LISTED ENTRIES Start Marker

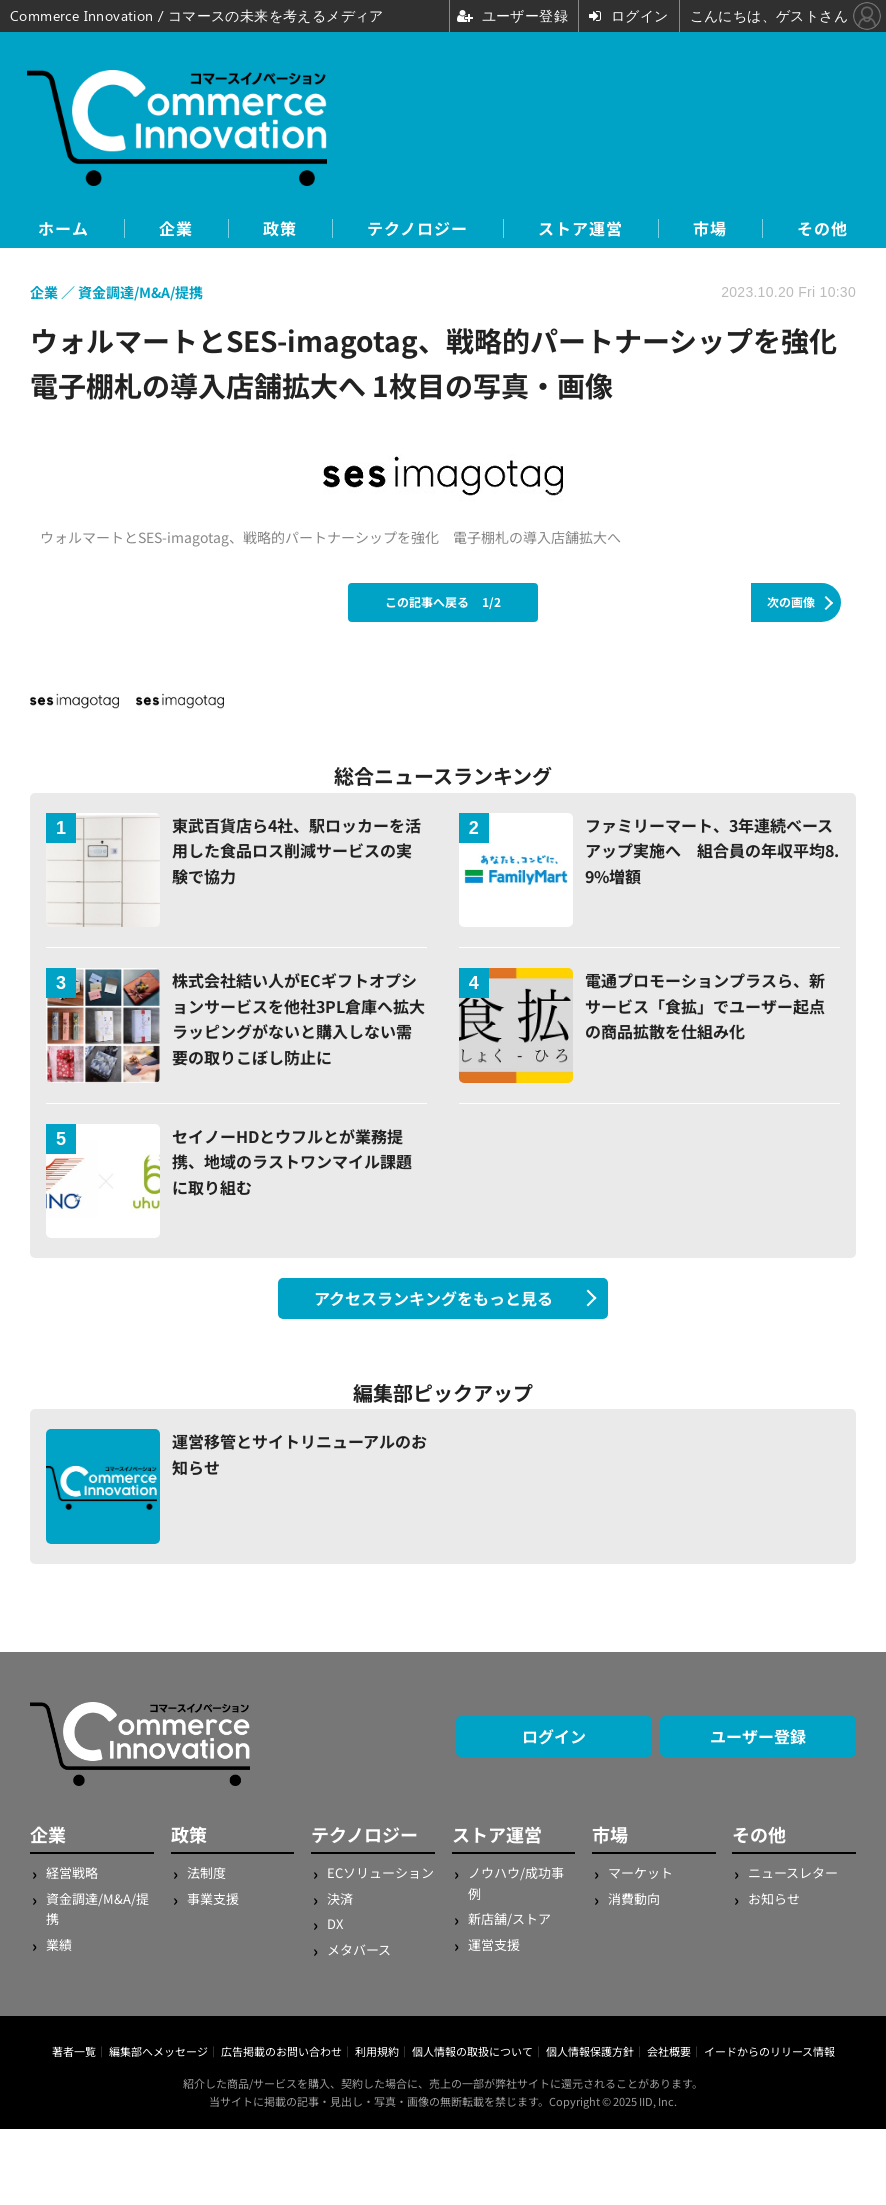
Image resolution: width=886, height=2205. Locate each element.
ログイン (554, 1736)
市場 (710, 228)
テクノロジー (417, 228)
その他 (822, 228)
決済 (340, 1898)
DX (335, 1923)
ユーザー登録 (758, 1736)
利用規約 (377, 2051)
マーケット (640, 1872)
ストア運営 (580, 228)
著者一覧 (74, 2051)
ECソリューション (380, 1872)
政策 (280, 228)
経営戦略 (72, 1872)
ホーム (63, 228)
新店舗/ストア (509, 1918)
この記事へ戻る (443, 601)
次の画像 (791, 601)
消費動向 (634, 1898)
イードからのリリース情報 (769, 2051)
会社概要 (669, 2051)
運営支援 (494, 1944)
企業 (176, 228)
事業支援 (213, 1898)
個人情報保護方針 (590, 2051)
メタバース (359, 1949)
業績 (59, 1944)
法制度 (206, 1872)
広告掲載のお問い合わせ (281, 2051)
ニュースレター (793, 1872)
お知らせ (774, 1898)
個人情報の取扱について (472, 2051)
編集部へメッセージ (158, 2051)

LISTED ENTRIES End Marker

• [WHAT IS NEEDED]: Write out again, unchanged, every line from the line containing "ユーザー登録 (758, 1736)" to the final line of the material above.

• [WRITTEN SOLUTION]:
ユーザー登録 (758, 1736)
利用規約 (377, 2051)
マーケット (640, 1872)
ストア運営 (580, 228)
著者一覧 (74, 2051)
ECソリューション (380, 1872)
政策 (280, 228)
経営戦略 (72, 1872)
ホーム (63, 228)
新店舗/ストア (509, 1918)
この記事へ戻る (443, 601)
次の画像 (791, 601)
消費動向 (634, 1898)
イードからのリリース情報 (769, 2051)
会社概要 (669, 2051)
運営支援 (494, 1944)
企業 (176, 228)
事業支援 (213, 1898)
個人情報保護方針 (590, 2051)
メタバース (359, 1949)
業績 (59, 1944)
法制度 (206, 1872)
広告掲載のお問い合わせ (281, 2051)
ニュースレター (793, 1872)
お知らせ (774, 1898)
個人情報の取扱について (472, 2051)
編集部へメッセージ (158, 2051)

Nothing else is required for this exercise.